## EXERCISE INSTRUCTIONS:
What you copy should be the lines from the one with "Bank reinigen" through the end of the entries, word for word. Omit the pictures.

## INPUT MATERIAL:
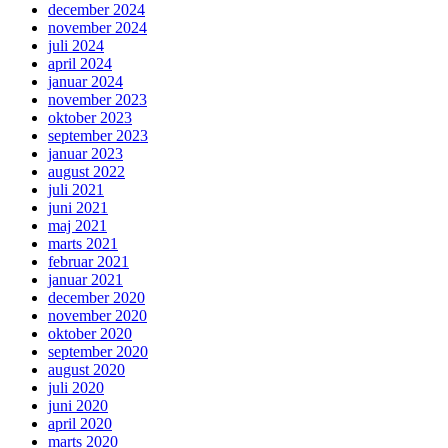
december 2024
november 2024
juli 2024
april 2024
januar 2024
november 2023
oktober 2023
september 2023
januar 2023
august 2022
juli 2021
juni 2021
maj 2021
marts 2021
februar 2021
januar 2021
december 2020
november 2020
oktober 2020
september 2020
august 2020
juli 2020
juni 2020
april 2020
marts 2020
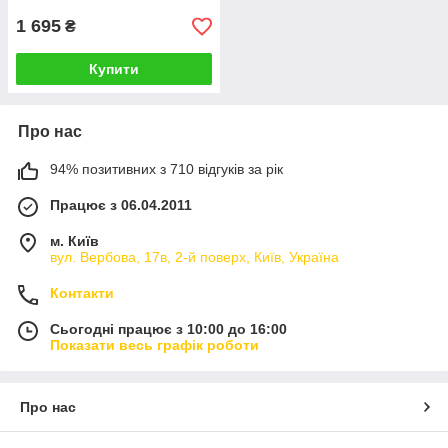
1 695
₴
Купити
Про нас
94% позитивних з 710 відгуків за рік
Працює з 06.04.2011
м. Київ
вул. Вербова, 17в, 2-й поверх, Київ, Україна
Контакти
Сьогодні працює з 10:00 до 16:00
Показати весь графік роботи
Про нас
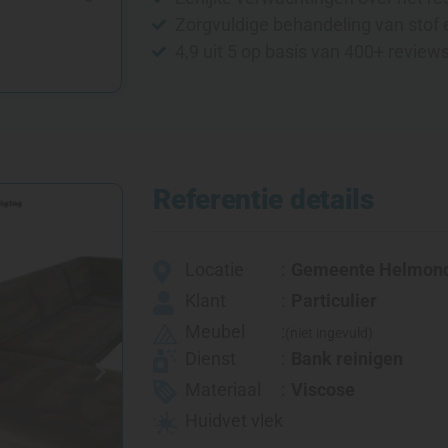
Zorgvuldige behandeling van stof 
4,9 uit 5 op basis van 400+ review
Referentie details
Locatie
Gemeente Helmon
Klant
Particulier
Meubel
(niet ingevuld)
Dienst
Bank reinigen
Materiaal
Viscose
Huidvet vlek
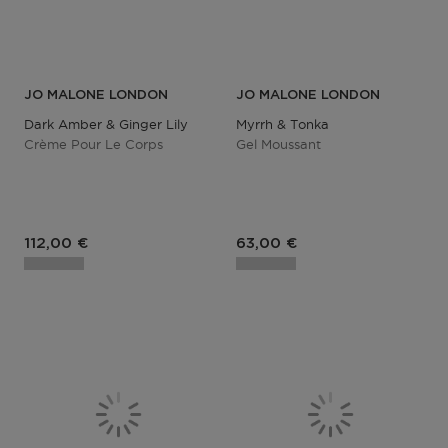
JO MALONE LONDON
JO MALONE LONDON
Dark Amber & Ginger Lily
Myrrh & Tonka
Crème Pour Le Corps
Gel Moussant
112,00 €
63,00 €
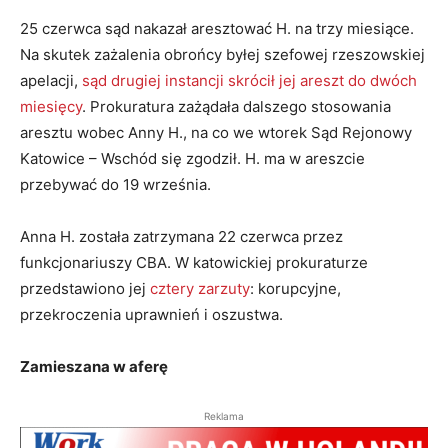
25 czerwca sąd nakazał aresztować H. na trzy miesiące.
Na skutek zażalenia obrońcy byłej szefowej rzeszowskiej
apelacji,
sąd drugiej instancji skrócił jej areszt do dwóch
miesięcy
. Prokuratura zażądała dalszego stosowania
aresztu wobec Anny H., na co we wtorek Sąd Rejonowy
Katowice – Wschód się zgodził. H. ma w areszcie
przebywać do 19 września.
Anna H. została zatrzymana 22 czerwca przez
funkcjonariuszy CBA. W katowickiej prokuraturze
przedstawiono jej
cztery zarzuty
: korupcyjne,
przekroczenia uprawnień i oszustwa.
Zamieszana w aferę
Reklama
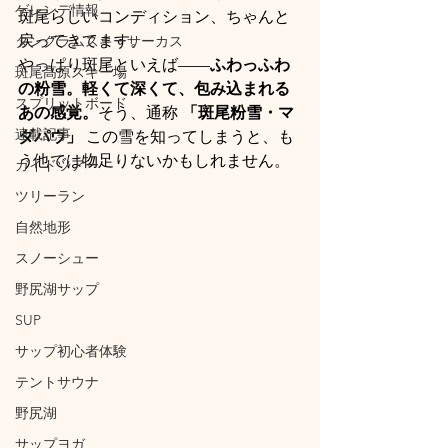
ゲレンデ情報
斑尾らしいコンディション、ちゃんと
戻ってきてます。
タングラムスキーサーカス
やっぱり斑尾といえば——
ふわっふわ
斑尾高原スキー場
の粉雪。軽くて深くて、包み込まれる
スプリットボード
あの感覚。
そう、通称 
「斑尾粉雪・マ
連載記事
ダパウ」
 この雪を知ってしまうと、も
う他では物足りないかもしれません。
ガイドツアー
ツリーラン
自然地形
スノーシュー
野尻湖サップ
SUP
サップ初心者体験
テントサウナ
野尻湖
サップヨガ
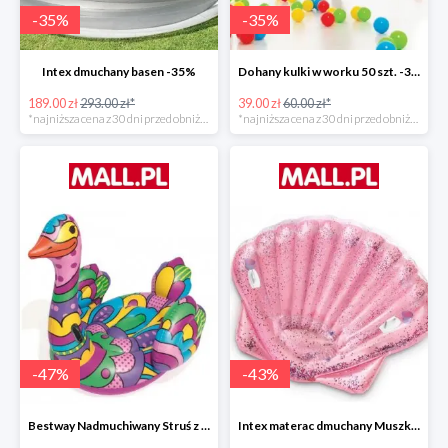
-
35
%
-
35
%
Intex dmuchany basen -35%
Dohany kulki w worku 50 szt. -35%
189.00 zł
293.00 zł*
39.00 zł
60.00 zł*
*najniższa cena z 30 dni przed obniżką
*najniższa cena z 30 dni przed obniżką
-
47
%
-
43
%
Bestway Nadmuchiwany Struś z uchwytami -47%
Intex materac dmuchany Muszka -42%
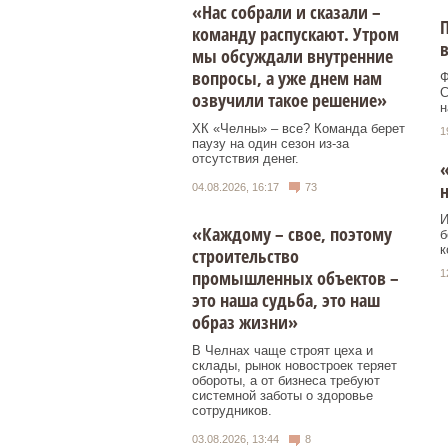
«Нас собрали и сказали –
команду распускают. Утром
мы обсуждали внутренние
вопросы, а уже днем нам
Ф
С
озвучили такое решение»
н
ХК «Челны» – все? Команда берет
1
паузу на один сезон из-за
отсутствия денег.
«
04.08.2026, 16:17
73
И
«Каждому – свое, поэтому
б
к
строительство
промышленных объектов –
1
это наша судьба, это наш
образ жизни»
В Челнах чаще строят цеха и
склады, рынок новостроек теряет
обороты, а от бизнеса требуют
системной заботы о здоровье
сотрудников.
03.08.2026, 13:44
8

## TASK OUTPUT:
Bank reinigen
Materiaal
Viscose
Huidvet vlek
JO MALONE LONDON
JO MALONE LONDON
Dark Amber & Ginger Lily
Myrrh & Tonka
Crème Pour Le Corps
Gel Moussant
112,00 €
63,00 €
25 czerwca sąd nakazał aresztować H. na trzy miesiące.
Na skutek zażalenia obrońcy byłej szefowej rzeszowskiej
apelacji,
sąd drugiej instancji skrócił jej areszt do dwóch
miesięcy
. Prokuratura zażądała dalszego stosowania
aresztu wobec Anny H., na co we wtorek Sąd Rejonowy
Katowice – Wschód się zgodził. H. ma w areszcie
przebywać do 19 września.
Anna H. została zatrzymana 22 czerwca przez
funkcjonariuszy CBA. W katowickiej prokuraturze
przedstawiono jej
cztery zarzuty
: korupcyjne,
przekroczenia uprawnień i oszustwa.
Zamieszana w aferę
Reklama
ゲレンデ情報
斑尾らしいコンディション、ちゃんと
戻ってきてます。
タングラムスキーサーカス
やっぱり斑尾といえば——
ふわっふわ
斑尾高原スキー場
の粉雪。軽くて深くて、包み込まれる
スプリットボード
あの感覚。
そう、通称 
「斑尾粉雪・マ
連載記事
ダパウ」
 この雪を知ってしまうと、も
う他では物足りないかもしれません。
ガイドツアー
ツリーラン
自然地形
スノーシュー
野尻湖サップ
SUP
サップ初心者体験
テントサウナ
野尻湖
サップヨガ
-
35
%
-
35
%
Intex dmuchany basen -35%
Dohany kulki w worku 50 szt. -35%
189.00 zł
293.00 zł*
39.00 zł
60.00 zł*
*najniższa cena z 30 dni przed obniżką
*najniższa cena z 30 dni przed obniżką
-
47
%
-
43
%
Bestway Nadmuchiwany Struś z uchwytami -47%
Intex materac dmuchany Muszka -42%
«Нас собрали и сказали –
команду распускают. Утром
мы обсуждали внутренние
вопросы, а уже днем нам
Ф
С
озвучили такое решение»
н
ХК «Челны» – все? Команда берет
1
паузу на один сезон из-за
отсутствия денег.
«
04.08.2026, 16:17
73
И
«Каждому – свое, поэтому
б
к
строительство
промышленных объектов –
1
это наша судьба, это наш
образ жизни»
В Челнах чаще строят цеха и
склады, рынок новостроек теряет
обороты, а от бизнеса требуют
системной заботы о здоровье
сотрудников.
03.08.2026, 13:44
8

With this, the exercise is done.